I would also have assumed that, but after studying the source of COPY carefully, I cannot see any other explanation that the first global link must be the value that makes it line up with the END (previously right aligned .END.), in the previous register.

A clever thing here is that we for sure know the position of the preceding END and that it must exist by design, it is a beautiful trick. COPY does not need to bother about the global chain at all (apart from flipping a bit and updating one of the pointers in the 'c' register). The only downside is that it potentially leaves a trail of ENDs in CAT 1, to annoy the innocent (GTO .. pressing) user who likes to copy a lot of programs from ROMs.

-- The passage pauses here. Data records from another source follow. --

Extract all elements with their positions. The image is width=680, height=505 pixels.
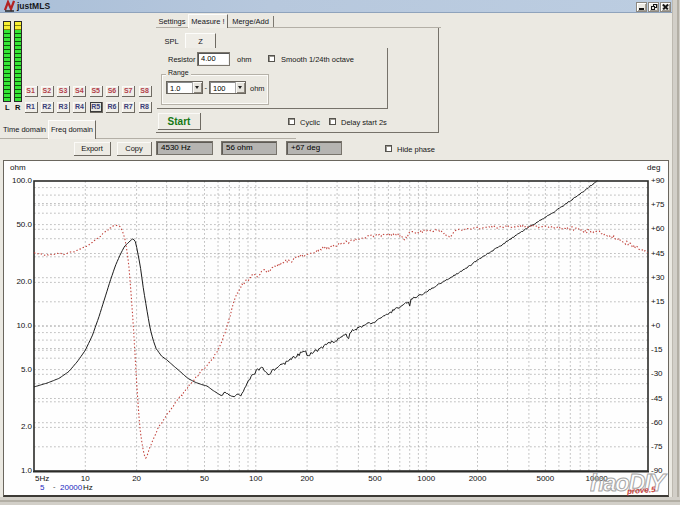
response-button-r4[interactable]: R4: [73, 102, 86, 113]
signal-button-s7[interactable]: S7: [122, 86, 135, 97]
start-button[interactable]: Start: [158, 113, 201, 130]
signal-button-s6[interactable]: S6: [106, 86, 119, 97]
minimize-button[interactable]: [636, 2, 647, 13]
vu-level-segments: [4, 30, 10, 101]
readout-impedance: 56 ohm: [221, 141, 277, 155]
right-tick--15: -15: [651, 345, 663, 354]
left-tick-50.0: 50.0: [16, 220, 32, 229]
app-icon: [4, 0, 15, 12]
left-tick-2.0: 2.0: [21, 422, 32, 431]
resistor-unit: ohm: [237, 55, 252, 64]
left-tick-100.0: 100.0: [12, 176, 32, 185]
response-button-r5[interactable]: R5: [90, 102, 103, 113]
vu-peak-segment: [15, 22, 21, 30]
response-button-r1[interactable]: R1: [25, 102, 38, 113]
response-button-r8[interactable]: R8: [139, 102, 152, 113]
tab-time-domain[interactable]: Time domain: [1, 122, 48, 139]
dropdown-arrow-icon[interactable]: [192, 82, 202, 93]
x-tick-500: 500: [368, 474, 381, 483]
response-button-r2[interactable]: R2: [41, 102, 54, 113]
title-bar[interactable]: justMLS: [0, 0, 674, 13]
right-tick-+75: +75: [651, 200, 665, 209]
range-to-combo[interactable]: 100: [209, 81, 246, 94]
vu-right-label: R: [15, 103, 20, 112]
tab-z[interactable]: Z: [185, 33, 216, 49]
freq-range-from[interactable]: 5: [40, 483, 44, 492]
vu-left-label: L: [5, 103, 10, 112]
window-right-border: [672, 0, 680, 505]
x-tick-200: 200: [300, 474, 313, 483]
window-bottom-border: [0, 497, 680, 505]
readout-phase: +67 deg: [286, 141, 342, 155]
restore-button[interactable]: [648, 2, 659, 13]
right-tick--45: -45: [651, 394, 663, 403]
x-tick-50: 50: [200, 474, 209, 483]
restore-icon-front: [651, 6, 655, 10]
domain-tabline: [0, 138, 296, 139]
copy-button[interactable]: Copy: [117, 142, 152, 156]
delay-checkbox[interactable]: [329, 118, 336, 125]
right-tick--30: -30: [651, 369, 663, 378]
tab-measure[interactable]: Measure !: [188, 14, 228, 29]
freq-range-unit: Hz: [83, 483, 93, 492]
app-window: justMLS L R S1S2S3S4S5S6S7S8R1R2R3R4R5R6…: [0, 0, 680, 505]
x-tick-10: 10: [81, 474, 90, 483]
resistor-input[interactable]: 4.00: [197, 52, 230, 66]
dropdown-arrow-icon[interactable]: [235, 82, 245, 93]
right-tick--60: -60: [651, 418, 663, 427]
vu-level-segments: [15, 30, 21, 101]
range-unit: ohm: [250, 84, 265, 93]
cyclic-checkbox[interactable]: [288, 118, 295, 125]
hide-phase-checkbox[interactable]: [385, 145, 392, 152]
tab-freq-domain[interactable]: Freq domain: [48, 120, 96, 139]
chart-panel: [3, 160, 669, 497]
right-tick-+45: +45: [651, 249, 665, 258]
smooth-checkbox[interactable]: [268, 55, 275, 62]
delay-label: Delay start 2s: [341, 118, 387, 127]
vu-meter-left: [3, 21, 11, 102]
signal-button-s1[interactable]: S1: [25, 86, 38, 97]
cyclic-label: Cyclic: [300, 118, 320, 127]
right-axis-title: deg: [647, 163, 660, 172]
response-button-r3[interactable]: R3: [57, 102, 70, 113]
signal-button-s4[interactable]: S4: [73, 86, 86, 97]
right-tick-+90: +90: [651, 176, 665, 185]
right-tick-+30: +30: [651, 273, 665, 282]
left-tick-10.0: 10.0: [16, 321, 32, 330]
x-tick-100: 100: [249, 474, 262, 483]
readout-frequency: 4530 Hz: [156, 141, 213, 155]
window-title: justMLS: [17, 0, 50, 13]
vu-peak-segment: [4, 22, 10, 30]
signal-button-s5[interactable]: S5: [90, 86, 103, 97]
right-tick--75: -75: [651, 442, 663, 451]
response-button-r7[interactable]: R7: [122, 102, 135, 113]
left-axis-title: ohm: [10, 163, 26, 172]
range-from-value: 1.0: [170, 84, 180, 93]
x-tick-5Hz: 5Hz: [35, 474, 49, 483]
right-tick-+60: +60: [651, 224, 665, 233]
left-tick-20.0: 20.0: [16, 277, 32, 286]
freq-range-separator: -: [53, 482, 56, 491]
range-from-combo[interactable]: 1.0: [166, 81, 203, 94]
left-tick-5.0: 5.0: [21, 365, 32, 374]
x-tick-5000: 5000: [536, 474, 554, 483]
freq-range-to[interactable]: 20000: [60, 483, 82, 492]
x-tick-2000: 2000: [469, 474, 487, 483]
hide-phase-label: Hide phase: [397, 145, 435, 154]
response-button-r6[interactable]: R6: [106, 102, 119, 113]
signal-button-s3[interactable]: S3: [57, 86, 70, 97]
x-tick-1000: 1000: [417, 474, 435, 483]
signal-button-s2[interactable]: S2: [41, 86, 54, 97]
export-button[interactable]: Export: [74, 142, 111, 156]
range-to-value: 100: [213, 84, 226, 93]
close-button[interactable]: [660, 2, 671, 13]
range-separator: -: [205, 83, 208, 92]
smooth-label: Smooth 1/24th octave: [281, 55, 354, 64]
minimize-icon: [639, 8, 644, 10]
signal-button-s8[interactable]: S8: [139, 86, 152, 97]
left-tick-1.0: 1.0: [21, 466, 32, 475]
range-label: Range: [166, 69, 191, 76]
vu-meter-right: [14, 21, 22, 102]
tab-spl[interactable]: SPL: [158, 35, 185, 48]
right-tick-+0: +0: [651, 321, 660, 330]
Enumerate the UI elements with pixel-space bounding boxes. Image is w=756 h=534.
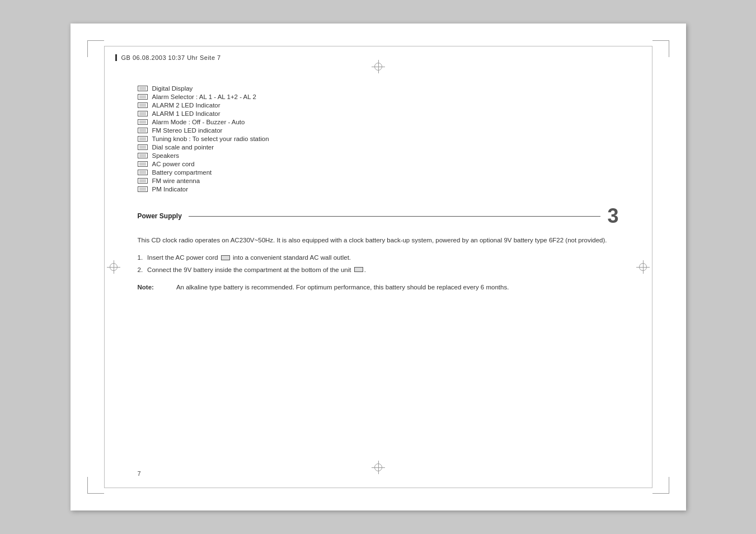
item-icon-4 bbox=[138, 111, 148, 116]
list-item: Speakers bbox=[138, 152, 619, 159]
inline-icon-2 bbox=[354, 267, 363, 272]
crosshair-top bbox=[372, 60, 385, 73]
numbered-item-1: 1. Insert the AC power cord into a conve… bbox=[138, 253, 619, 263]
crosshair-right bbox=[636, 260, 650, 274]
list-item: AC power cord bbox=[138, 161, 619, 167]
item-icon-1 bbox=[138, 86, 148, 91]
item-icon-10 bbox=[138, 161, 148, 167]
list-item: Alarm Selector : AL 1 - AL 1+2 - AL 2 bbox=[138, 93, 619, 100]
list-item: Tuning knob : To select your radio stati… bbox=[138, 135, 619, 142]
numbered-text-2: Connect the 9V battery inside the compar… bbox=[147, 265, 366, 275]
list-item: FM wire antenna bbox=[138, 177, 619, 184]
item-icon-9 bbox=[138, 153, 148, 158]
item-icon-12 bbox=[138, 178, 148, 184]
note-text: An alkaline type battery is recommended.… bbox=[176, 283, 509, 292]
crosshair-left bbox=[107, 260, 120, 274]
corner-mark-tl bbox=[87, 40, 104, 57]
border-top bbox=[104, 46, 652, 46]
document-page: GB 06.08.2003 10:37 Uhr Seite 7 Digital … bbox=[71, 24, 686, 510]
num-label-1: 1. bbox=[138, 253, 143, 263]
list-item: Digital Display bbox=[138, 85, 619, 92]
corner-mark-bl bbox=[87, 477, 104, 494]
item-label-1: Digital Display bbox=[152, 85, 193, 92]
border-left bbox=[104, 46, 105, 488]
section-number: 3 bbox=[607, 206, 618, 226]
content-area: Digital Display Alarm Selector : AL 1 - … bbox=[138, 85, 619, 455]
note-section: Note: An alkaline type battery is recomm… bbox=[138, 283, 619, 292]
body-paragraph: This CD clock radio operates on AC230V~5… bbox=[138, 235, 619, 245]
item-icon-7 bbox=[138, 136, 148, 142]
inline-icon-1 bbox=[221, 255, 230, 260]
header-text: GB 06.08.2003 10:37 Uhr Seite 7 bbox=[121, 54, 221, 61]
section-header: Power Supply 3 bbox=[138, 206, 619, 226]
border-bottom bbox=[104, 488, 652, 488]
num-label-2: 2. bbox=[138, 265, 143, 275]
item-label-13: PM Indicator bbox=[152, 186, 189, 193]
corner-mark-br bbox=[652, 477, 669, 494]
list-item: Battery compartment bbox=[138, 169, 619, 176]
item-label-10: AC power cord bbox=[152, 161, 195, 167]
item-icon-6 bbox=[138, 128, 148, 133]
item-label-12: FM wire antenna bbox=[152, 177, 200, 184]
item-label-6: FM Stereo LED indicator bbox=[152, 127, 223, 134]
list-item: FM Stereo LED indicator bbox=[138, 127, 619, 134]
numbered-item-2: 2. Connect the 9V battery inside the com… bbox=[138, 265, 619, 275]
item-label-3: ALARM 2 LED Indicator bbox=[152, 102, 220, 109]
item-label-8: Dial scale and pointer bbox=[152, 144, 214, 151]
corner-mark-tr bbox=[652, 40, 669, 57]
header-bar: GB 06.08.2003 10:37 Uhr Seite 7 bbox=[115, 54, 641, 61]
section-title: Power Supply bbox=[138, 212, 182, 220]
item-label-5: Alarm Mode : Off - Buzzer - Auto bbox=[152, 119, 245, 125]
list-item: ALARM 1 LED Indicator bbox=[138, 110, 619, 117]
item-label-9: Speakers bbox=[152, 152, 180, 159]
item-icon-13 bbox=[138, 186, 148, 192]
item-label-4: ALARM 1 LED Indicator bbox=[152, 110, 220, 117]
item-icon-5 bbox=[138, 119, 148, 125]
item-label-11: Battery compartment bbox=[152, 169, 212, 176]
numbered-list: 1. Insert the AC power cord into a conve… bbox=[138, 253, 619, 275]
numbered-text-1: Insert the AC power cord into a convenie… bbox=[147, 253, 351, 263]
item-list: Digital Display Alarm Selector : AL 1 - … bbox=[138, 85, 619, 193]
item-icon-3 bbox=[138, 102, 148, 108]
item-icon-11 bbox=[138, 170, 148, 175]
list-item: PM Indicator bbox=[138, 186, 619, 193]
section-line bbox=[189, 216, 601, 217]
item-icon-8 bbox=[138, 144, 148, 150]
page-number: 7 bbox=[138, 470, 141, 477]
list-item: Alarm Mode : Off - Buzzer - Auto bbox=[138, 119, 619, 125]
list-item: ALARM 2 LED Indicator bbox=[138, 102, 619, 109]
crosshair-bottom bbox=[372, 461, 385, 474]
list-item: Dial scale and pointer bbox=[138, 144, 619, 151]
item-label-7: Tuning knob : To select your radio stati… bbox=[152, 135, 269, 142]
item-icon-2 bbox=[138, 94, 148, 100]
border-right bbox=[652, 46, 652, 488]
item-label-2: Alarm Selector : AL 1 - AL 1+2 - AL 2 bbox=[152, 93, 256, 100]
note-label: Note: bbox=[138, 283, 154, 292]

I now took a look at my STOPRG which moves a RAM program into MLDL RAM. This one has never been published, and has a known bug, it will not clean up if it runs out of space. It was quite a throw back, I am amazed that I even recompile short GTO into long ones, which invalidates the global chain (in ROM), and it later goes into rebuilding the global chain again (in ROM), and has these two snippets:
Code:

STP21 C=C+1 M
C=C+1 M
C=C+1 M
C=0 S&X
WRIT Q

[..]

;NOW ENTER ALL GLOBAL LABELS
;INTO FAT...
;SINCE WE MAY HAVE BLOWN THE GLOBAL
;CHAIN DUE TO PROGRAM LENGTH CHANGE,
;WE MUST RECALCULATE THE GLOBAL
;CHAIN COMPLETELY!
A=C M ;FIX GHOST CHAIN TO NEXT END
C=C-1 M ;(THIS WILL BE THE .END.
FETCH ;WHICH EXISTS BEFORE WE
RCR 1 ;PERFORM A COPY!!!!!)

That old code does not seem to change global XEQ to XROMs though, so it has a few short-comings.

So at least I also did it 35 years ago. I am not sure about how other ROM loaders are written.